Panelist Dr Christopher Martoni, principal scientist at UAS Labs, said high-quality clinical trials were essential for the sector to thrive.
“RCT is the gold standard for clinical research,” he said.
Another panelist, Dr Chyn Boon Wong, research associate at Morinaga Milk Industry, added that the number of subjects and “whether the study is well powered are also very critical criteria for clinical research.”

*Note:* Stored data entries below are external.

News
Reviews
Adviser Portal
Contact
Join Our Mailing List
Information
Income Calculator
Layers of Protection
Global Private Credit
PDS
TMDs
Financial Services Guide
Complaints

Meanwhile Nutrasource’s Joshua Baisley, vice president of clinical design and delivery, added: “Documentation and validation of your data is also very important. These should be filed right at the start, and not afterwards.”
The panelists jointly agreed there were gaps in the current probiotics research, especially on the mechanism of action.
Martoni said there was a need to continue to invest in RCTs with robust study designs. “The key gap here is in the mechanism of action, we need to understand where the probiotics are acting, where the target sites are.”
Some clinical trials were also lacking in information on both responders and non-responders, according to Martoni, who called for more information on efficacy.
Wong added: “The mechanism of action is one thing that we have been neglecting. I agree it is very important to understand the science behind the probiotic strains, especially how it works and what interactions they have.”
She said advanced technology like metabolomics may help better understand these strains and the effects seen in clinical efficacy.
“Through technology, we can study the types of metabolites being produced that can act as mediators in the gut, and communicate with the gut microbiome,” she added.
Wong said learning how to modulate the gut, and mediate or eliminate hyperinflammatory responses in the gut, could eventually help understand many diseases and disorders.
Baisley pointed out that another area that could be improved was within the industry itself, where many sponsors were running clinical trials as a one-off study.
This creates a gap in terms of the validation of clinical data management and an inability to pull data together, even though studies often work on the same strain or genus.
“It is very difficult because we are all collecting data in different ways. There needs to be some sort of standardisation,” he said.
Koe posed a question to the panelists on what regulators were looking out for given that there were different standards in probiotic research and different budget expectations.
Baisley answered that regulators were comfortable with the pharmaceutical industry which required pre-clinical research, and this created challenges for the probiotic and dietary supplement industry.
“We see now in APAC, regulators want to see studies conducted in their geographic population,” he said.
He added that the ICH-GCP (International Council for Harmonization-Good Clinical Practice) is an important criterion that regulators would take note.
Even though it was set up as a pharmaceutical guideline, Baisley said “The criteria in there is not pharmaceutical, it’s best practices and protocol. It’s about how you design your studies, what you need to include in your protocol, how to ensure people can execute your study etc.”